INPUT RECORDS:
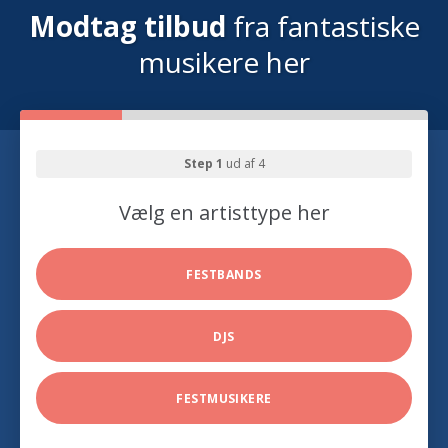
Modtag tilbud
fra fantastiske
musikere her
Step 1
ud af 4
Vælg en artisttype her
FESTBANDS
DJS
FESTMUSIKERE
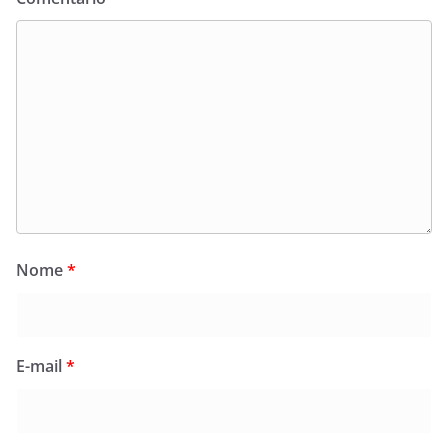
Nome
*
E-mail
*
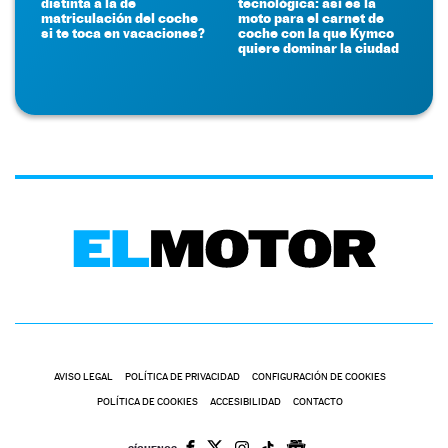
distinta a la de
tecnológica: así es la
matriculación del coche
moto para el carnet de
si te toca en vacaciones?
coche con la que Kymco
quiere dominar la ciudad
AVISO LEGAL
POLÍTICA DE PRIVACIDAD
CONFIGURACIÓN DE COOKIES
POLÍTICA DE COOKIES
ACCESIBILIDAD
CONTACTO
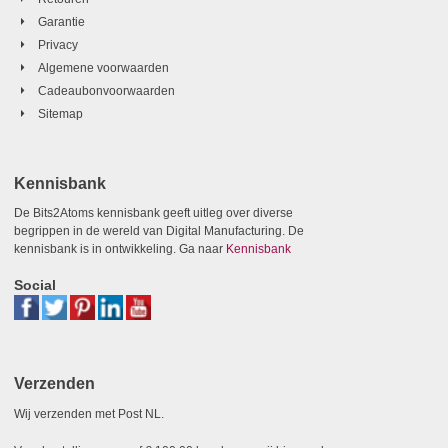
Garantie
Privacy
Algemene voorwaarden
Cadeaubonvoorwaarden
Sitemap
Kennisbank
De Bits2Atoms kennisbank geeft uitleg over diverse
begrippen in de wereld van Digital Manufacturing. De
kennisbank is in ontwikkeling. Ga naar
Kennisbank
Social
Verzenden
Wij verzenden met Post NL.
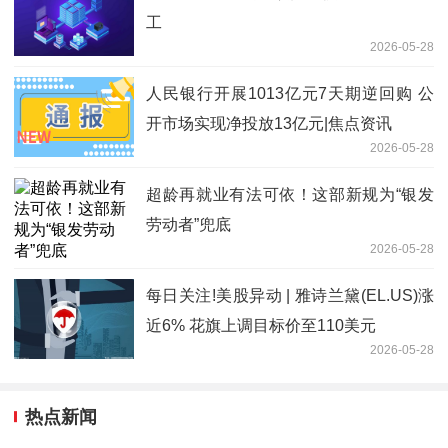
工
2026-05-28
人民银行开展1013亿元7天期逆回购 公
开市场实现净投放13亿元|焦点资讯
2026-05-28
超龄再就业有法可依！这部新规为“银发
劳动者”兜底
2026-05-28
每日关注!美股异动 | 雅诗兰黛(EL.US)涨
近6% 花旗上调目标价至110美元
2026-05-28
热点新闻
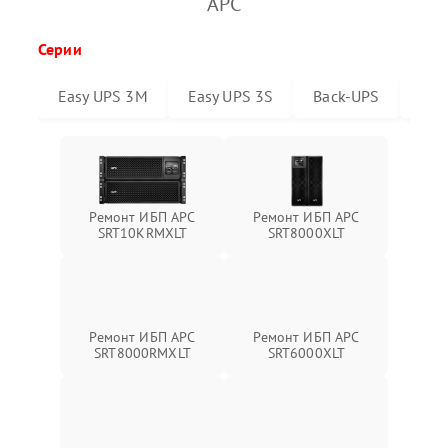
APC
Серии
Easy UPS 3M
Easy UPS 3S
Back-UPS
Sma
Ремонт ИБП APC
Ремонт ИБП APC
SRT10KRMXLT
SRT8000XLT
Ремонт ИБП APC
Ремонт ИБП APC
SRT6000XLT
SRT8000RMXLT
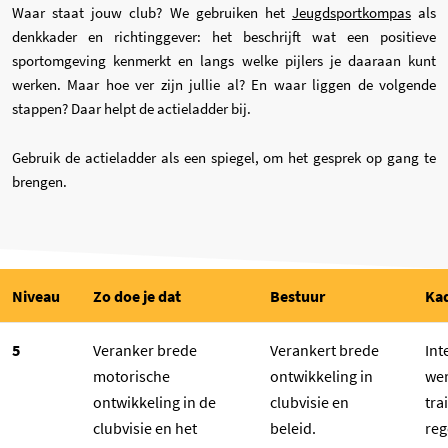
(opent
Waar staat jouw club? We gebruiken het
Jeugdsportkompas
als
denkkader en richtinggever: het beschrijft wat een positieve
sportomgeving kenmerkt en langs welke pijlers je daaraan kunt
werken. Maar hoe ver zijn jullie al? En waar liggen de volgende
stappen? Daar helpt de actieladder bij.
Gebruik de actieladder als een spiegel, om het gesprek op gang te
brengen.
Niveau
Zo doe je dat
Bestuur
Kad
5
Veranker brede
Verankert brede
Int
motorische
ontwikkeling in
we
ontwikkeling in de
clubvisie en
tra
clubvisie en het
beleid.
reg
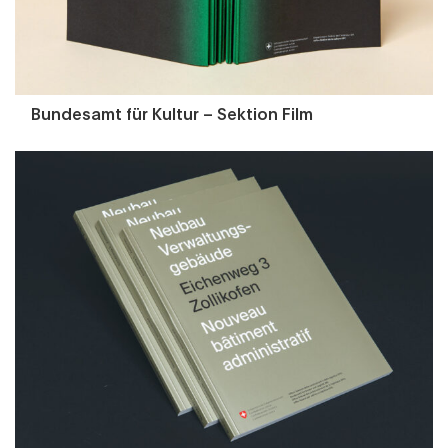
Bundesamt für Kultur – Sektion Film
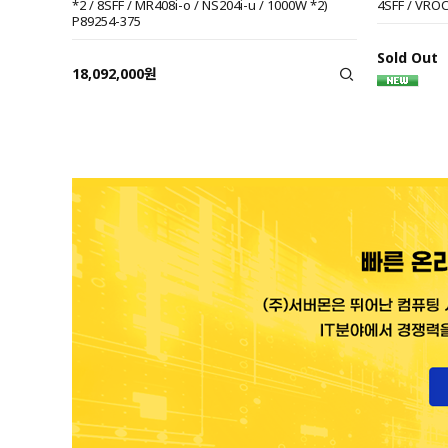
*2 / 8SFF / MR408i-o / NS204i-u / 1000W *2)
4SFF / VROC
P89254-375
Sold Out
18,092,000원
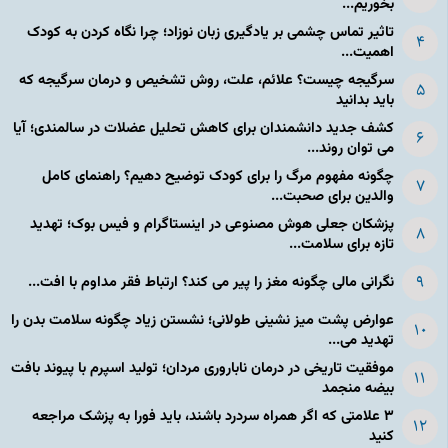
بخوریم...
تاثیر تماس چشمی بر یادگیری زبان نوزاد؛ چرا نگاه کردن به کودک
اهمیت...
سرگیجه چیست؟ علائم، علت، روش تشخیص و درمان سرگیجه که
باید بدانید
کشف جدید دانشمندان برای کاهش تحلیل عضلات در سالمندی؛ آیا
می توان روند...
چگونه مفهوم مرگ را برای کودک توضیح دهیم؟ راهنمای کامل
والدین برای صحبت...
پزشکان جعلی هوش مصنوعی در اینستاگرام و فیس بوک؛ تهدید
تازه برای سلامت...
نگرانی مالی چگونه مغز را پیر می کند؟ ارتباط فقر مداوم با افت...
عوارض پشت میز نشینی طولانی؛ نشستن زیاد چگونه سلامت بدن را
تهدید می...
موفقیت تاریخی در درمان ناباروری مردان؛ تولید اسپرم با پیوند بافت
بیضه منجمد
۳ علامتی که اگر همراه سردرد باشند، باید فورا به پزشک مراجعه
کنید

WHAT IS REQUIRED: Take the listing above and retype it exactly. Its pictures are to be omitted.

RESPONSE TO THIS EXERCISE:
Modtag tilbud
fra fantastiske
musikere her
Step 1
ud af 4
Vælg en artisttype her
FESTBANDS
DJS
FESTMUSIKERE
Nome
*
E-mail
*
distinta a la de
tecnológica: así es la
matriculación del coche
moto para el carnet de
si te toca en vacaciones?
coche con la que Kymco
quiere dominar la ciudad
AVISO LEGAL
POLÍTICA DE PRIVACIDAD
CONFIGURACIÓN DE COOKIES
POLÍTICA DE COOKIES
ACCESIBILIDAD
CONTACTO
Garantie
Privacy
Algemene voorwaarden
Cadeaubonvoorwaarden
Sitemap
Kennisbank
De Bits2Atoms kennisbank geeft uitleg over diverse
begrippen in de wereld van Digital Manufacturing. De
kennisbank is in ontwikkeling. Ga naar
Kennisbank
Social
Verzenden
Wij verzenden met Post NL.
工
2026-05-28
人民银行开展1013亿元7天期逆回购 公
开市场实现净投放13亿元|焦点资讯
2026-05-28
超龄再就业有法可依！这部新规为“银发
劳动者”兜底
2026-05-28
每日关注!美股异动 | 雅诗兰黛(EL.US)涨
近6% 花旗上调目标价至110美元
2026-05-28
热点新闻
APC
Серии
Easy UPS 3M
Easy UPS 3S
Back-UPS
Sma
Ремонт ИБП APC
Ремонт ИБП APC
SRT10KRMXLT
SRT8000XLT
Ремонт ИБП APC
Ремонт ИБП APC
SRT6000XLT
SRT8000RMXLT
(opent
Waar staat jouw club? We gebruiken het
Jeugdsportkompas
als
denkkader en richtinggever: het beschrijft wat een positieve
sportomgeving kenmerkt en langs welke pijlers je daaraan kunt
werken. Maar hoe ver zijn jullie al? En waar liggen de volgende
stappen? Daar helpt de actieladder bij.
Gebruik de actieladder als een spiegel, om het gesprek op gang te
brengen.
Niveau
Zo doe je dat
Bestuur
Kad
5
Veranker brede
Verankert brede
Int
motorische
ontwikkeling in
we
ontwikkeling in de
clubvisie en
tra
clubvisie en het
beleid.
reg
Bundesamt für Kultur – Sektion Film
*2 / 8SFF / MR408i-o / NS204i-u / 1000W *2)
4SFF / VROC
P89254-375
Sold Out
18,092,000원
بخوریم...
تاثیر تماس چشمی بر یادگیری زبان نوزاد؛ چرا نگاه کردن به کودک
اهمیت...
سرگیجه چیست؟ علائم، علت، روش تشخیص و درمان سرگیجه که
باید بدانید
کشف جدید دانشمندان برای کاهش تحلیل عضلات در سالمندی؛ آیا
می توان روند...
چگونه مفهوم مرگ را برای کودک توضیح دهیم؟ راهنمای کامل
والدین برای صحبت...
پزشکان جعلی هوش مصنوعی در اینستاگرام و فیس بوک؛ تهدید
تازه برای سلامت...
نگرانی مالی چگونه مغز را پیر می کند؟ ارتباط فقر مداوم با افت...
عوارض پشت میز نشینی طولانی؛ نشستن زیاد چگونه سلامت بدن را
تهدید می...
موفقیت تاریخی در درمان ناباروری مردان؛ تولید اسپرم با پیوند بافت
بیضه منجمد
۳ علامتی که اگر همراه سردرد باشند، باید فورا به پزشک مراجعه
کنید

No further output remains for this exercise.